**GOAL OF THE EXERCISE**
Word for word, restate the listing; omit the pictures.

%%

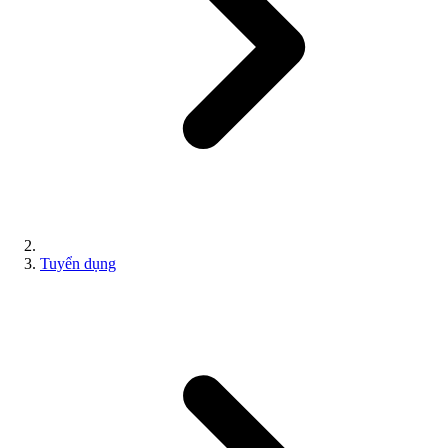
Tuyển dụng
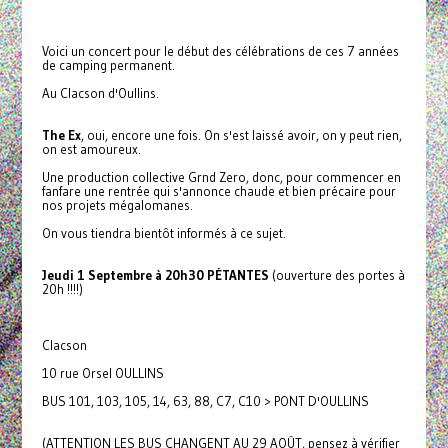
Voici un concert pour le début des célébrations de ces 7 années
de camping permanent.
Au Clacson d'Oullins.
The Ex
, oui, encore une fois. On s'est laissé avoir, on y peut rien,
on est amoureux.
Une production collective Grnd Zero, donc, pour commencer en
fanfare une rentrée qui s'annonce chaude et bien précaire pour
nos projets mégalomanes.
On vous tiendra bientôt informés à ce sujet.
Jeudi 1 Septembre à 20h30 PÉTANTES
(ouverture des portes à
20h !!!!)
Clacson
10 rue Orsel OULLINS
BUS 101, 103, 105, 14, 63, 88, C7, C10 > PONT D'OULLINS
(ATTENTION LES BUS CHANGENT AU 29 AOÛT, pensez à vérifier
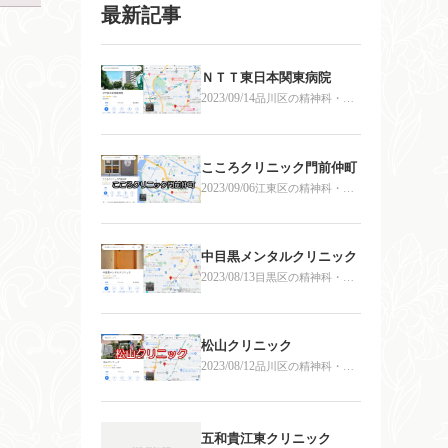
最新記事
ＮＴＴ東日本関東病院
2023/09/14
品川区の精神科・心
療内科
こころクリニック門前仲町
2023/09/06
江東区の精神科・心
療内科
中目黒メンタルクリニック
2023/08/13
目黒区の精神科・心
療内科
松山クリニック
2023/08/12
品川区の精神科・心
療内科
五和貴江東クリニック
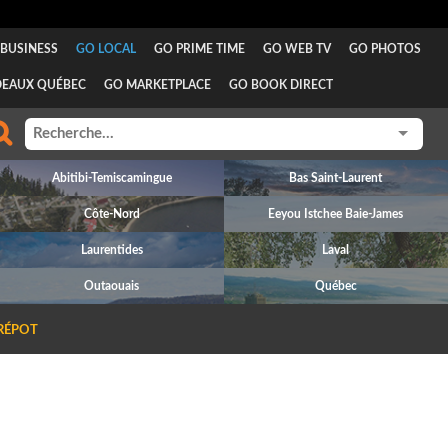
BUSINESS
GO LOCAL
GO PRIME TIME
GO WEB TV
GO PHOTOS
DEAUX QUÉBEC
GO MARKETPLACE
GO BOOK DIRECT
Abitibi-Temiscamingue
Bas Saint-Laurent
Côte-Nord
Eeyou Istchee Baie-James
Laurentides
Laval
Outaouais
Québec
RÉPOT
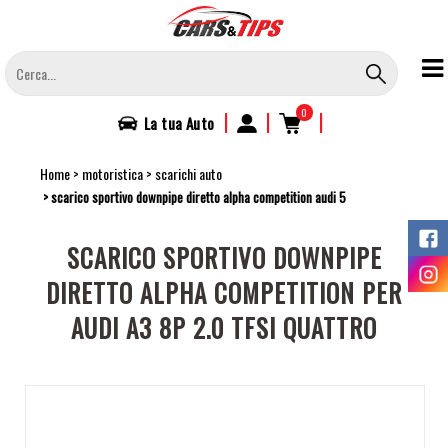
Salta
al
contenuto
principale
0
|
|
|
La tua
Auto
Home
motoristica
scarichi auto
scarico sportivo downpipe diretto alpha competition audi 5
SCARICO SPORTIVO DOWNPIPE
DIRETTO ALPHA COMPETITION PER
AUDI A3 8P 2.0 TFSI QUATTRO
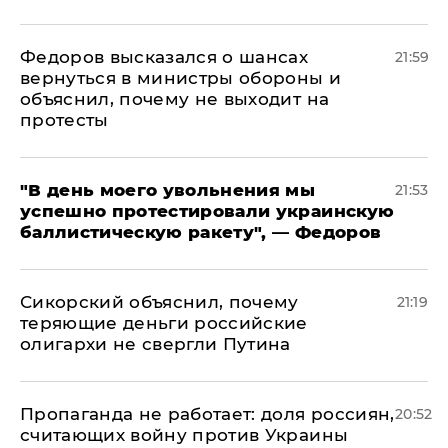
Федоров высказался о шансах
21:59
вернуться в министры обороны и
объяснил, почему не выходит на
протесты
​"В день моего увольнения мы
21:53
успешно протестировали украинскую
баллистическую ракету", — Федоров
Сикорский объяснил, почему
21:19
теряющие деньги российские
олигархи не свергли Путина
​Пропаганда не работает: доля россиян,
20:52
считающих войну против Украины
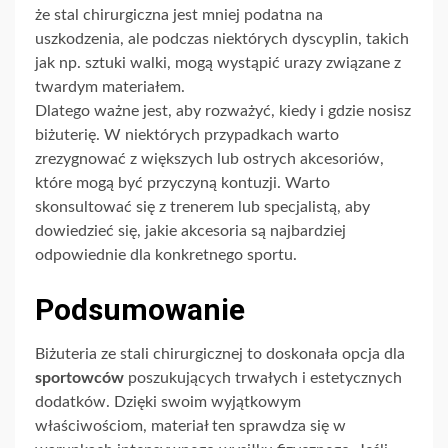
że stal chirurgiczna jest mniej podatna na
uszkodzenia, ale podczas niektórych dyscyplin, takich
jak np. sztuki walki, mogą wystąpić urazy związane z
twardym materiałem.
Dlatego ważne jest, aby rozważyć, kiedy i gdzie nosisz
biżuterię. W niektórych przypadkach warto
zrezygnować z większych lub ostrych akcesoriów,
które mogą być przyczyną kontuzji. Warto
skonsultować się z trenerem lub specjalistą, aby
dowiedzieć się, jakie akcesoria są najbardziej
odpowiednie dla konkretnego sportu.
Podsumowanie
Biżuteria ze stali chirurgicznej to doskonała opcja dla
sportowców
poszukujących trwałych i estetycznych
dodatków. Dzięki swoim wyjątkowym
właściwościom, materiał ten sprawdza się w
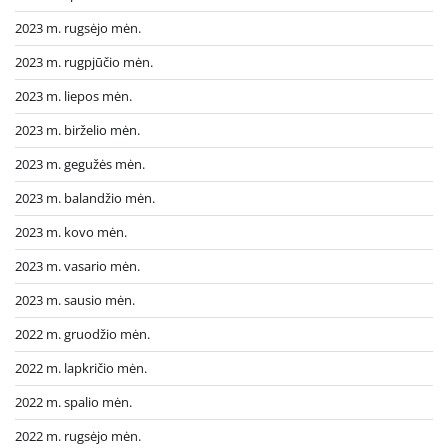
2023 m. rugsėjo mėn.
2023 m. rugpjūčio mėn.
2023 m. liepos mėn.
2023 m. birželio mėn.
2023 m. gegužės mėn.
2023 m. balandžio mėn.
2023 m. kovo mėn.
2023 m. vasario mėn.
2023 m. sausio mėn.
2022 m. gruodžio mėn.
2022 m. lapkričio mėn.
2022 m. spalio mėn.
2022 m. rugsėjo mėn.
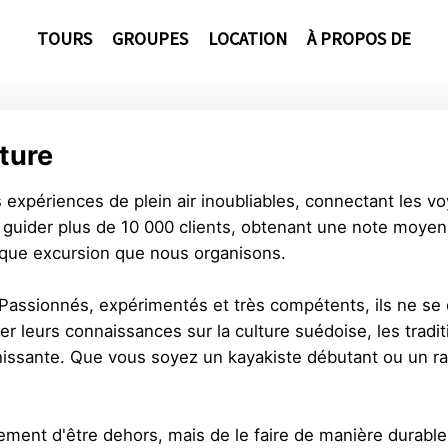
TOURS
GROUPES
LOCATION
À PROPOS DE
ture
expériences de plein air inoubliables, connectant les v
e guider plus de 10 000 clients, obtenant une note moyen
aque excursion que nous organisons.
Passionnés, expérimentés et très compétents, ils ne se c
er leurs connaissances sur la culture suédoise, les tradit
hissante. Que vous soyez un kayakiste débutant ou un 
ement d'être dehors, mais de le faire de manière durable.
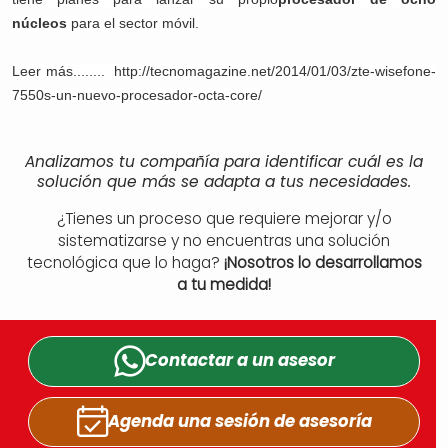
núcleos
para el sector móvil.
Leer más........ http://tecnomagazine.net/2014/01/03/zte-wisefone-
7550s-un-nuevo-procesador-octa-core/
Analizamos tu compañía para identificar cuál es la
solución que más se adapta a tus necesidades.
¿Tienes un proceso que requiere mejorar y/o
sistematizarse y no encuentras una solución
tecnológica que lo haga?
¡Nosotros lo desarrollamos
a tu medida!
Contactar a un
asesor
Agenda una sesión
de asesoría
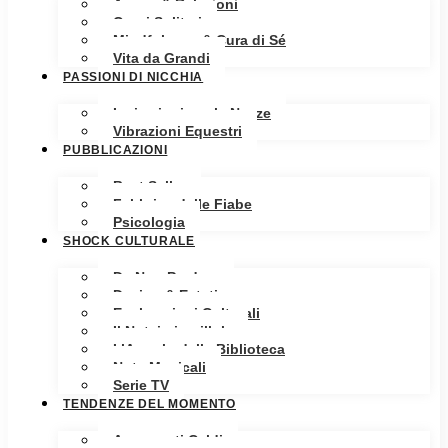
Amore & Relazioni
Cuori Solitari
Mindfulness & Cura di Sé
Vita da Grandi
PASSIONI DI NICCHIA
Ispirazioni per le Nozze
Vibrazioni Equestri
PUBBLICAZIONI
Best Seller
Fabbrica delle Fiabe
Psicologia
SHOCK CULTURALE
Da Non Perdere
Design & Estetica
Esplorazioni Culturali
Il Notaio in pillole
L’Angolo della Biblioteca
Note Musicali
Serie TV
TENDENZE DEL MOMENTO
Argomenti Caldi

%%

**SOLUTION TO THE PROBLEM**
Tuyển dụng
Voici un concert pour le début des célébrations de ces 7 années
de camping permanent.
Au Clacson d'Oullins.
The Ex
, oui, encore une fois. On s'est laissé avoir, on y peut rien,
on est amoureux.
Une production collective Grnd Zero, donc, pour commencer en
fanfare une rentrée qui s'annonce chaude et bien précaire pour
nos projets mégalomanes.
On vous tiendra bientôt informés à ce sujet.
Jeudi 1 Septembre à 20h30 PÉTANTES
(ouverture des portes à
20h !!!!)
Clacson
10 rue Orsel OULLINS
BUS 101, 103, 105, 14, 63, 88, C7, C10 > PONT D'OULLINS
(ATTENTION LES BUS CHANGENT AU 29 AOÛT, pensez à vérifier
最新記事
ＮＴＴ東日本関東病院
2023/09/14
品川区の精神科・心
療内科
こころクリニック門前仲町
2023/09/06
江東区の精神科・心
療内科
中目黒メンタルクリニック
2023/08/13
目黒区の精神科・心
療内科
松山クリニック
2023/08/12
品川区の精神科・心
療内科
五和貴江東クリニック
BUSINESS
GO LOCAL
GO PRIME TIME
GO WEB TV
GO PHOTOS
DEAUX QUÉBEC
GO MARKETPLACE
GO BOOK DIRECT
Abitibi-Temiscamingue
Bas Saint-Laurent
Côte-Nord
Eeyou Istchee Baie-James
Laurentides
Laval
Outaouais
Québec
RÉPOT
Salta
al
contenuto
principale
0
|
|
|
La tua
Auto
Home
motoristica
scarichi auto
scarico sportivo downpipe diretto alpha competition audi 5
SCARICO SPORTIVO DOWNPIPE
DIRETTO ALPHA COMPETITION PER
AUDI A3 8P 2.0 TFSI QUATTRO
Федоров высказался о шансах
21:59
вернуться в министры обороны и
объяснил, почему не выходит на
протесты
​"В день моего увольнения мы
21:53
успешно протестировали украинскую
баллистическую ракету", — Федоров
Сикорский объяснил, почему
21:19
теряющие деньги российские
олигархи не свергли Путина
​Пропаганда не работает: доля россиян,
20:52
считающих войну против Украины
że stal chirurgiczna jest mniej podatna na
uszkodzenia, ale podczas niektórych dyscyplin, takich
jak np. sztuki walki, mogą wystąpić urazy związane z
twardym materiałem.
Dlatego ważne jest, aby rozważyć, kiedy i gdzie nosisz
biżuterię. W niektórych przypadkach warto
zrezygnować z większych lub ostrych akcesoriów,
które mogą być przyczyną kontuzji. Warto
skonsultować się z trenerem lub specjalistą, aby
dowiedzieć się, jakie akcesoria są najbardziej
odpowiednie dla konkretnego sportu.
Podsumowanie
Biżuteria ze stali chirurgicznej to doskonała opcja dla
sportowców
poszukujących trwałych i estetycznych
dodatków. Dzięki swoim wyjątkowym
właściwościom, materiał ten sprawdza się w
2023 m. rugsėjo mėn.
2023 m. rugpjūčio mėn.
2023 m. liepos mėn.
2023 m. birželio mėn.
2023 m. gegužės mėn.
2023 m. balandžio mėn.
2023 m. kovo mėn.
2023 m. vasario mėn.
2023 m. sausio mėn.
2022 m. gruodžio mėn.
2022 m. lapkričio mėn.
2022 m. spalio mėn.
2022 m. rugsėjo mėn.
TOURS
GROUPES
LOCATION
À PROPOS DE
ture
expériences de plein air inoubliables, connectant les v
e guider plus de 10 000 clients, obtenant une note moyen
aque excursion que nous organisons.
Passionnés, expérimentés et très compétents, ils ne se c
er leurs connaissances sur la culture suédoise, les tradit
hissante. Que vous soyez un kayakiste débutant ou un 
ement d'être dehors, mais de le faire de manière durable.
núcleos
para el sector móvil.
Leer más........ http://tecnomagazine.net/2014/01/03/zte-wisefone-
7550s-un-nuevo-procesador-octa-core/
Analizamos tu compañía para identificar cuál es la
solución que más se adapta a tus necesidades.
¿Tienes un proceso que requiere mejorar y/o
sistematizarse y no encuentras una solución
tecnológica que lo haga?
¡Nosotros lo desarrollamos
a tu medida!
Contactar a un
asesor
Agenda una sesión
de asesoría
Amore & Relazioni
Cuori Solitari
Mindfulness & Cura di Sé
Vita da Grandi
PASSIONI DI NICCHIA
Ispirazioni per le Nozze
Vibrazioni Equestri
PUBBLICAZIONI
Best Seller
Fabbrica delle Fiabe
Psicologia
SHOCK CULTURALE
Da Non Perdere
Design & Estetica
Esplorazioni Culturali
Il Notaio in pillole
L’Angolo della Biblioteca
Note Musicali
Serie TV
TENDENZE DEL MOMENTO
Argomenti Caldi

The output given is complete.